Transcribed page contents:

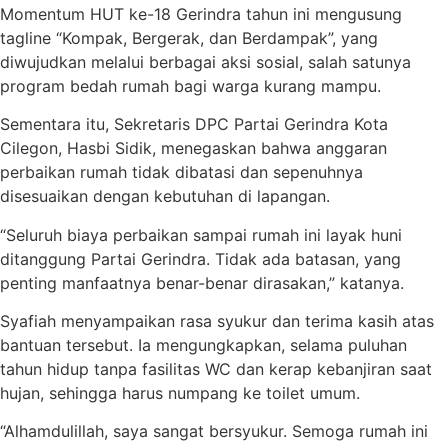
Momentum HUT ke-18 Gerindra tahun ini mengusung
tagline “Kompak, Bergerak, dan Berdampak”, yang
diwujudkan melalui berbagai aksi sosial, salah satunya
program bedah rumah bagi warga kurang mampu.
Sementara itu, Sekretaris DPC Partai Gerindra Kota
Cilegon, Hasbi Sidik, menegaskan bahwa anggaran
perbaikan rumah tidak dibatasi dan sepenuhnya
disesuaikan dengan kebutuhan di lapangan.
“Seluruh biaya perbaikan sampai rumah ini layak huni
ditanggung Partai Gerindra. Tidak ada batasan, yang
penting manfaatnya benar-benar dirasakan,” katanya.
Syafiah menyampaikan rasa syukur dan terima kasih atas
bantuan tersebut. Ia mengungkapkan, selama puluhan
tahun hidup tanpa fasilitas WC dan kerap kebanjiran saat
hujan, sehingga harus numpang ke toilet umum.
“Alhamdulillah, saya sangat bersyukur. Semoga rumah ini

WHAT THE TASK REQUIRES:
Once the pictures are set aside, repeat the data above exactly as written.

ANSWER SPACE:
Momentum HUT ke-18 Gerindra tahun ini mengusung
tagline “Kompak, Bergerak, dan Berdampak”, yang
diwujudkan melalui berbagai aksi sosial, salah satunya
program bedah rumah bagi warga kurang mampu.
Sementara itu, Sekretaris DPC Partai Gerindra Kota
Cilegon, Hasbi Sidik, menegaskan bahwa anggaran
perbaikan rumah tidak dibatasi dan sepenuhnya
disesuaikan dengan kebutuhan di lapangan.
“Seluruh biaya perbaikan sampai rumah ini layak huni
ditanggung Partai Gerindra. Tidak ada batasan, yang
penting manfaatnya benar-benar dirasakan,” katanya.
Syafiah menyampaikan rasa syukur dan terima kasih atas
bantuan tersebut. Ia mengungkapkan, selama puluhan
tahun hidup tanpa fasilitas WC dan kerap kebanjiran saat
hujan, sehingga harus numpang ke toilet umum.
“Alhamdulillah, saya sangat bersyukur. Semoga rumah ini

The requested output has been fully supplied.